Pour Alice Canabate, chercheuse au Laboratoire de changement social et politique (LCSP) de l’université Denis-Diderot, "l’écologisme a toujours utilisé des modes d’action non conventionnels, y compris les formes les plus radicales". "Les mouvements actuels ne constituent donc pas une transformation, encore moins une rupture, avec leurs prédécesseurs. Plutôt une continuité, mais avec une montée en intensité très marquée" a-t-elle déclaré à Le Monde.

Le choix des tableaux ne relève également pas du hasard. Les militants choisissent ces tableaux très célèbres puisque les yeux sont déjà rivés sur ceux-ci, ils profitent de l'attention, des caméras de surveillance et des smartphones. Le but est d’utiliser la visibilité des tableaux pour en donner au réchauffement climatique.

"Les gens viennent dans les musées pour regarder des peintures, mais nous avons besoin qu'ils regardent plutôt la réalité de l'urgence climatique" se félicite Margaret Klein Salamon, directrice exécutive du Climate Emergency Fund.

Mission accomplie: les gestes choquent. Les vidéos buzz relayées sur les réseaux sociaux et par la presse provoquent des réactions vives et accroissent la popularité et le sensationnalisme du mouvement.

Une action contre-productive ?

Ce nouveau type de protestation vise en réalité les médias. "C’est l’espace médiatique qui est visé, l’effet boomerang : utiliser une cible par sa capacité à interpeller l’opinion publique, avec la volonté de surprendre, de provoquer une rupture de cadrage", explique Sylvie Ollitrault, chercheuse en sociologie du militantisme au Centre national de la recherche scientifique (CNRS) à Le Monde.

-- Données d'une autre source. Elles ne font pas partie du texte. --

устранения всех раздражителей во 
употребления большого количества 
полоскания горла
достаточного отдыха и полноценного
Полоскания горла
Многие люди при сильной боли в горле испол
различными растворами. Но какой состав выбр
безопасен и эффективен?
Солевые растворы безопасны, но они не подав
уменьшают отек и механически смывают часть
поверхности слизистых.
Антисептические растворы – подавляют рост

Alors que pour les militants, cette stratégie est utilisée parce qu’ils ont épuisé tous les recours et que les autres mesures n'attirent plus l'attention, la plupart de ces actions sont accueillies avec agacement et colère. Si de nombreuses personnes estiment que ces actes sont injustes et injustifiés, les militants défendent ces actes "nécessaires", bien qu’ils soient "ridicules".

"Le climat mérite mieux que cette caricature imbécile", a lancé l’eurodéputé Yannick Jadot.

Il fait donc partie de ceux qui ne croient pas que cibler les œuvres d'art aide la cause de l'action climatique. Pour beaucoup d'internautes, il y a beaucoup de manières d’attirer l’attention sur les problèmes climatiques et celle-ci ne devrait pas être l’une d’elles.

"Quand on lui montre la lune, l’imbécile regarde le doigt"

Les militants utilisent la forme pour attirer sur le fond. Ils affirment ne pas cibler les œuvres d'art avec l'intention de causer des dommages mais pour sonner l’alarme sur les questions écologiques. Concrètement, les activistes ont plutôt attaqué les vitres de protection que les tableaux eux-mêmes. Aucune œuvre d’art n’a été abîmée, et ce volet n’est pas une coïncidence.

Phoebe Plummer, qui a saccagé le tableau de Van Gogh, admet qu’elle n'aurait pas attaqué le tableau si elle n’était pas sûre que l’œuvre était protégée. L'acte a été fait "le cœur lourd mais avec détermination", a déclaré pour sa part Letzte Generation, qui a jeté de la soupe sur l’œuvre de Claude Monet.

Face à l’augmentation de ces actions-chocs, certains musées ont donc décidé d’augmenter la sécurité comme au musée Autoworld et Bozar à Bruxelles.

Raté et cliché pour certains, remarquable et réussi pour d’autres, ce modèle d’activisme remplit malgré tout son cahier des charges : augmenter à tout prix la visibilité de la cause écologique.